Consiglio di Stato
Sezione IV
Sentenza 7 ottobre 2021, n. 6711

Presidente: Greco - Estensore: Lamberti

FATTO E DIRITTO

1. Con la sentenza indicata in epigrafe, il T.a.r. per il Lazio ha accolto, con l'onere delle spese, il ricorso svolto dalla società Ecopans avverso l'aggiudicazione all'odierna appellante dell'appalto (indetto dal Comune di Vasanello, quale capofila dell'Associazione dei Comuni di Vasanello, Vignanello e Vallerano) per la fornitura, l'installazione, il collaudo e la gestione di una macchina compostatrice a ciclo aerobico, retto dal criterio dell'offerta economicamente più vantaggiosa.

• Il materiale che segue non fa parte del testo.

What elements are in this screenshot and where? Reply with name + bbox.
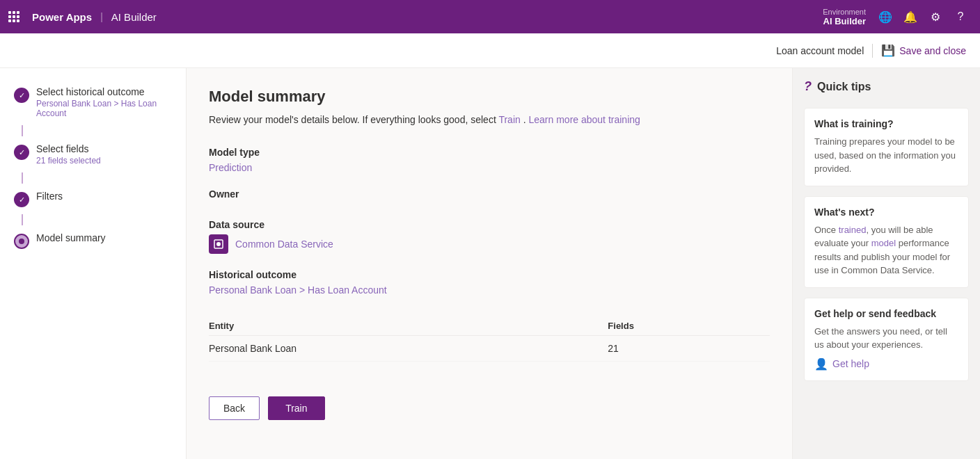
app-title: Power Apps <box>32 11 92 23</box>
tip-card-3-title: Get help or send feedback <box>814 308 958 319</box>
tip-card-3-text: Get the answers you need, or tell us abo… <box>814 325 958 352</box>
historical-outcome-section: Historical outcome Personal Bank Loan > … <box>209 269 770 296</box>
datasource-name[interactable]: Common Data Service <box>235 239 333 250</box>
product-title: AI Builder <box>111 11 157 23</box>
save-close-button[interactable]: 💾 Save and close <box>881 44 966 57</box>
get-help-icon: 👤 <box>814 357 828 371</box>
page-description: Review your model's details below. If ev… <box>209 113 770 127</box>
quick-tips-icon: ? <box>804 79 812 94</box>
tip-card-1-title: What is training? <box>814 118 958 129</box>
step-sub-2: 21 fields selected <box>36 156 101 166</box>
page-title: Model summary <box>209 88 770 106</box>
fields-cell: 21 <box>594 336 770 362</box>
environment-name: AI Builder <box>823 16 866 26</box>
right-panel: ? Quick tips What is training? Training … <box>792 68 980 459</box>
svg-point-1 <box>216 242 221 246</box>
checkmark-icon-2: ✓ <box>19 148 25 157</box>
step-label-2: Select fields <box>36 143 101 154</box>
sidebar-item-select-historical-outcome[interactable]: ✓ Select historical outcome Personal Ban… <box>0 79 186 125</box>
table-row: Personal Bank Loan21 <box>209 336 770 362</box>
topnav-right: Environment AI Builder 🌐 🔔 ⚙ ? <box>823 6 972 28</box>
sidebar: ✓ Select historical outcome Personal Ban… <box>0 68 187 459</box>
quick-tips-title: Quick tips <box>817 81 871 93</box>
model-name: Loan account model <box>776 45 864 56</box>
tip-card-1-text: Training prepares your model to be used,… <box>814 135 958 176</box>
nav-separator: | <box>100 11 103 22</box>
model-type-section: Model type Prediction <box>209 147 770 173</box>
sidebar-item-select-fields[interactable]: ✓ Select fields 21 fields selected <box>0 136 186 172</box>
checkmark-icon-3: ✓ <box>19 195 25 204</box>
datasource-section: Data source Common Data Service <box>209 219 770 254</box>
grid-menu-icon[interactable] <box>8 11 21 22</box>
step-text-4: Model summary <box>36 232 106 243</box>
model-type-label: Model type <box>209 147 770 158</box>
step-circle-1: ✓ <box>14 88 29 103</box>
step-circle-4 <box>14 234 29 249</box>
save-icon: 💾 <box>881 44 895 57</box>
back-button[interactable]: Back <box>209 396 260 420</box>
get-help-link[interactable]: Get help <box>832 358 869 369</box>
save-label: Save and close <box>899 45 966 56</box>
step-label-4: Model summary <box>36 232 106 243</box>
owner-label: Owner <box>209 188 770 200</box>
step-text-2: Select fields 21 fields selected <box>36 143 101 166</box>
train-link[interactable]: Train <box>498 114 520 125</box>
help-icon-btn[interactable]: ? <box>949 6 972 28</box>
datasource-row: Common Data Service <box>209 234 770 254</box>
trained-link: trained <box>839 225 867 235</box>
datasource-label: Data source <box>209 219 770 230</box>
model-type-value: Prediction <box>209 162 770 173</box>
button-row: Back Train <box>209 396 770 420</box>
environment-label: Environment <box>823 8 866 16</box>
step-circle-2: ✓ <box>14 145 29 160</box>
step-dot-4 <box>19 239 24 244</box>
step-label-3: Filters <box>36 191 63 202</box>
environment-icon-btn[interactable]: 🌐 <box>874 6 896 28</box>
model-link: model <box>871 238 896 248</box>
tip-card-whats-next: What's next? Once trained, you will be a… <box>804 196 969 288</box>
step-text-1: Select historical outcome Personal Bank … <box>36 86 172 118</box>
step-label-1: Select historical outcome <box>36 86 172 97</box>
tip-card-2-text: Once trained, you will be able evaluate … <box>814 223 958 277</box>
train-button[interactable]: Train <box>268 396 324 420</box>
connector-2 <box>22 172 23 184</box>
step-sub-1: Personal Bank Loan > Has Loan Account <box>36 99 172 118</box>
entity-table: Entity Fields Personal Bank Loan21 <box>209 316 770 362</box>
sidebar-item-filters[interactable]: ✓ Filters <box>0 184 186 214</box>
settings-icon-btn[interactable]: ⚙ <box>924 6 947 28</box>
owner-section: Owner <box>209 188 770 204</box>
step-text-3: Filters <box>36 191 63 202</box>
connector-1 <box>22 125 23 136</box>
entity-col-header: Entity <box>209 316 594 336</box>
quick-tips-header: ? Quick tips <box>804 79 969 94</box>
notification-icon-btn[interactable]: 🔔 <box>899 6 922 28</box>
checkmark-icon-1: ✓ <box>19 91 25 100</box>
connector-3 <box>22 214 23 225</box>
historical-outcome-label: Historical outcome <box>209 269 770 280</box>
sidebar-item-model-summary[interactable]: Model summary <box>0 225 186 256</box>
get-help-row[interactable]: 👤 Get help <box>814 357 958 371</box>
header-divider <box>872 44 873 58</box>
environment-block: Environment AI Builder <box>823 8 866 26</box>
header-bar: Loan account model 💾 Save and close <box>0 33 980 68</box>
content-area: Model summary Review your model's detail… <box>187 68 792 459</box>
tip-card-2-title: What's next? <box>814 207 958 218</box>
tip-card-get-help: Get help or send feedback Get the answer… <box>804 298 969 381</box>
topnav: Power Apps | AI Builder Environment AI B… <box>0 0 980 33</box>
fields-col-header: Fields <box>594 316 770 336</box>
entity-cell: Personal Bank Loan <box>209 336 594 362</box>
step-circle-3: ✓ <box>14 192 29 207</box>
historical-outcome-value: Personal Bank Loan > Has Loan Account <box>209 284 770 296</box>
tip-card-what-is-training: What is training? Training prepares your… <box>804 108 969 186</box>
entity-table-section: Entity Fields Personal Bank Loan21 <box>209 311 770 362</box>
main-layout: ✓ Select historical outcome Personal Ban… <box>0 68 980 459</box>
learn-more-link[interactable]: Learn more about training <box>528 114 640 125</box>
description-prefix: Review your model's details below. If ev… <box>209 114 498 125</box>
datasource-icon <box>209 234 228 254</box>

Il T.a.r., previo dichiarato assorbimento delle restanti censure (delle quali ha, comunque, incidentalmente rilevato l'infondatezza), ha ritenuto fondata la doglianza di violazione dell'art. 89, comma 1, d.lgs. n. 50 del 2016.

Il T.a.r., in particolare, ha sostenuto che:

- il contratto di avvalimento stipulato dalla società Scau Ecologia s.r.l. con la società City Net Ecologia e Ambiente s.r.l. "non dava indicazione precisa e puntuale delle singole risorse messe a disposizione, ma, con formula generica, assumeva in sostanza l'impegno di messa a disposizione delle risorse necessarie per l'esecuzione dell'appalto per tutta la durata dello stesso", ciò contrastando, in tesi, con la necessità di una formulazione specifica di tale tipo di contratto, che dovrebbe garantire la "serietà ed affidabilità dell'offerta" concretamente formulata;

- tale obbligo di specificità sarebbe tanto più cogente nel caso di un avvalimento, come nella specie, "operativo" e non di mera "garanzia";

- siffatta lacuna, attenendo ad un elemento essenziale dell'offerta, non potrebbe in alcun modo essere sanata con il soccorso istruttorio.

Il T.a.r. ha, altresì, aggiunto che, non constando la stipulazione del contratto con l'aggiudicataria, la gara dovesse venire direttamente aggiudicata alla società Ecopans.

2. La società Scau Ecologia s.r.l. ha interposto appello, sostenendo che:

- quello con la City Net non fosse un avvalimento operativo, bensì di mera garanzia, in quanto limitato alla dimostrazione del solo requisito dell'esecuzione di una fornitura analoga nel triennio precedente alla gara;

- comunque, non fosse necessario specificare niente di più di quanto indicato in contratto.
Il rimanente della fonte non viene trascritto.